El populismo digital no solo ha sido más eficaz en capturar la atención de los votantes, sino que también ha logrado ser un vehículo de desinformación y polarización. Al apelar a lo más básico de la psique humana, las redes sociales y otras plataformas digitales permiten que los usuarios se sumergen en un ambiente donde las emociones dominan sobre la reflexión crítica. Esto se conecta con lo que algunos teóricos del populismo han denominado "política de la pureza", donde la lucha contra la corrupción se convierte en una cuestión de identidad, más que de propuestas concretas de política pública.

Es importante señalar que esta dinámica de movilización no solo está dirigida a los votantes en el momento de las elecciones, sino que tiene efectos mucho más duraderos en la estructura política misma.
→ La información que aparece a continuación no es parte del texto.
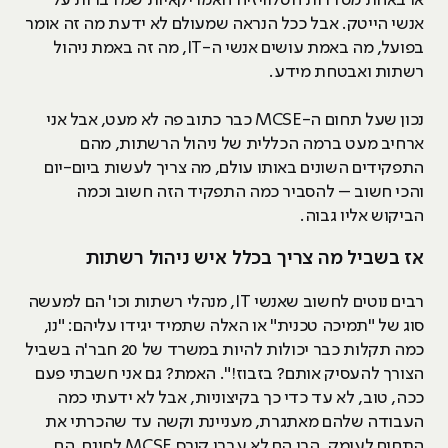
אנשי הייטק. אבל ככל הנראה שמעולם לא ידעת מה זה אומר
בפועל, מה באמת עושים אנשי ה-IT, מה זה באמת ניהול
רשתות ואבטחת מידע.
נכון שעל תחום ה-MCSE כבר כתוב פה לא מעט, אבל אני
ארחיב מעט ברמה הכללית של ניהול הרשתות, מהם
התפקידים השונים באותו עולם, מה צריך לעשות ביום-יום
והכי חשוב – להסביר כמה התפקיד הזה חשוב וכמה
הביקוש אליו גבוה.
אז בשביל מה צריך בכלל איש ניהול רשתות
רבים נוטים לחשוב שאנשי IT, מנהלי רשתות וכו' הם למעשה
סוג של "תמיכה טכנית" או האלה שתמיד יגידו עליהם: "נו,
כמה תקלות כבר יכולות להיות במשרד של 20 חבר'ה בשביל
הצורך להעסיק אותם? בזבוז!". האמת? גם אני חשבתי פעם
ככה, טוב, לא עד כדי כך בקיצוניות, אבל לא ידעתי כמה
העבודה שלהם מאתגרת, מעניינת וקשה עד שהכרתי את
התחום לעומק. הרי הם לא עברו קורס MCSE לחינם, הם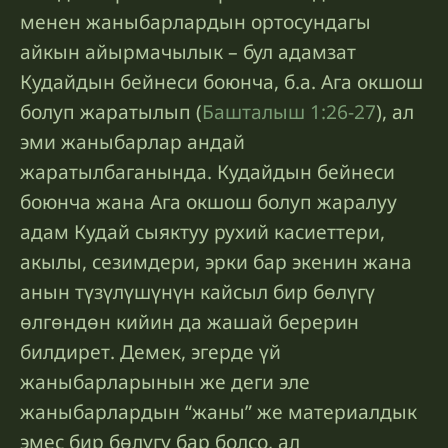
менен жаныбарлардын ортосундагы
айкын айырмачылык – бул адамзат
Кудайдын бейнеси боюнча, б.а. Ага окшош
болуп жаратылып (
Башталыш 1:26-27
), ал
эми жаныбарлар андай
жаратылбаганында. Кудайдын бейнеси
боюнча жана Ага окшош болуп жаралуу
адам Кудай сыяктуу рухий касиеттери,
акылы, сезимдери, эрки бар экенин жана
анын түзүлүшүнүн кайсыл бир бөлүгү
өлгөндөн кийин да жашай берерин
билдирет. Демек, эгерде үй
жаныбарларынын же деги эле
жаныбарлардын “жаны” же материалдык
эмес бир бөлүгү бар болсо, ал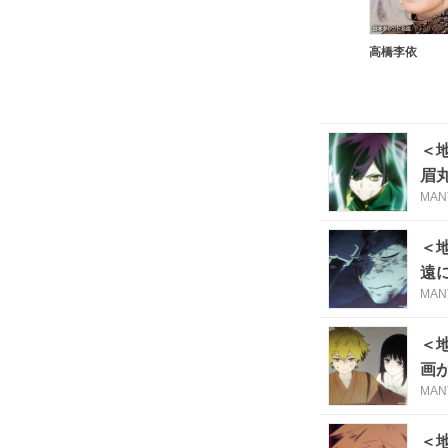
高橋李依
＜
眉
MAN
＜
遠
MAN
＜
画
MAN
＜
Con líderes como Bolsonaro y Trump, hemos visto una creciente distorsión en la percepción de la corrupción, donde el adversario político no solo es un enemigo ideológico, sino también un enemigo moral, lo que lleva a una polarización cada vez más profunda. A medida que los discursos populistas ganan terreno, los vínculos entre política, tecnología y emociones humanas se refuerzan, creando un nuevo modelo de comunicación política que no tiene precedentes en la historia moderna.
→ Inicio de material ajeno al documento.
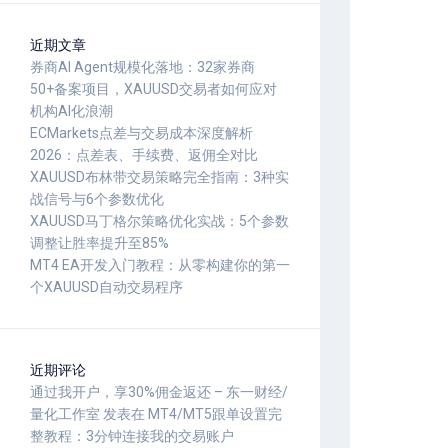
近期文章
券商AI Agent规模化落地：32家券商
50+备案项目，XAUUSD交易者如何应对
机构AI化浪潮
ECMarkets点差与交易成本深度解析
2026：点差表、手续费、返佣全对比
XAUUSD布林带交易策略完全指南：3种实
战信号与6个参数优化
XAUUSD马丁格尔策略优化实战：5个参数
调整让胜率提升至85%
MT4 EA开发入门教程：从零构建你的第一
个XAUUSD自动交易程序
近期评论
通过我开户，享30%佣金返还 – 东一财经/
量化工作室
发表在
MT4/MT5跟单设置完
整教程：3分钟连接我的交易账户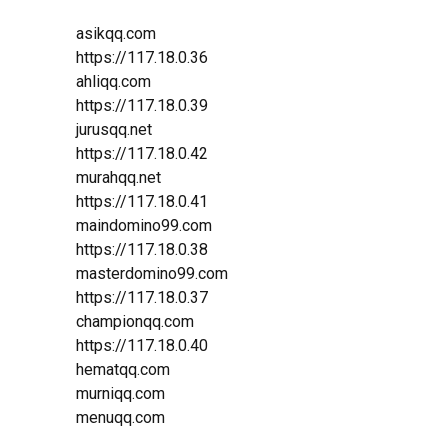
asikqq.com
https://117.18.0.36
ahliqq.com
https://117.18.0.39
jurusqq.net
https://117.18.0.42
murahqq.net
https://117.18.0.41
maindomino99.com
https://117.18.0.38
masterdomino99.com
https://117.18.0.37
championqq.com
https://117.18.0.40
hematqq.com
murniqq.com
menuqq.com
Además, en este contexto, la política tradicional se ve arrastrada por la lógica de las plataformas digitales. Las narrativas de pureza y lucha contra la corrupción se entrelazan con el uso de los algoritmos y la segmentación de audiencias, lo que permite una comunicación política más directa y personalizada, pero también más peligrosa. La democratización de la información, que en teoría podría ser un avance, se ha convertido en un medio a través del cual la manipulación de la opinión pública puede ser más efectiva y destructiva que nunca.
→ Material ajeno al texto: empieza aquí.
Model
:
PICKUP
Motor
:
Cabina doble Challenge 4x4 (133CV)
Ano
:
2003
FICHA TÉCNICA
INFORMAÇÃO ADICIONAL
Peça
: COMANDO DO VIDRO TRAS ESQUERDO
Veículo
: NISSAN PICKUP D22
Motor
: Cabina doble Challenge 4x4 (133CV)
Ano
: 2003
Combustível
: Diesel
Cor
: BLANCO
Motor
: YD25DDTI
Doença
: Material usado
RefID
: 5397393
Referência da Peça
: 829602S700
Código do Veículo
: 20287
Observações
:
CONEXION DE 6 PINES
Al analizar cómo los populistas como Bolsonaro y Trump utilizan las plataformas digitales para generar emociones y alimentar la polarización, es clave reconocer que estamos ante un fenómeno complejo y multifacético. La política digital no es solo una extensión de la política tradicional, sino una nueva forma de hacer política, profundamente influenciada por la tecnología y la psicología humana. La respuesta a esta transformación requiere una reflexión crítica sobre cómo los medios, las emociones y las plataformas digitales están cambiando la naturaleza misma de la democracia.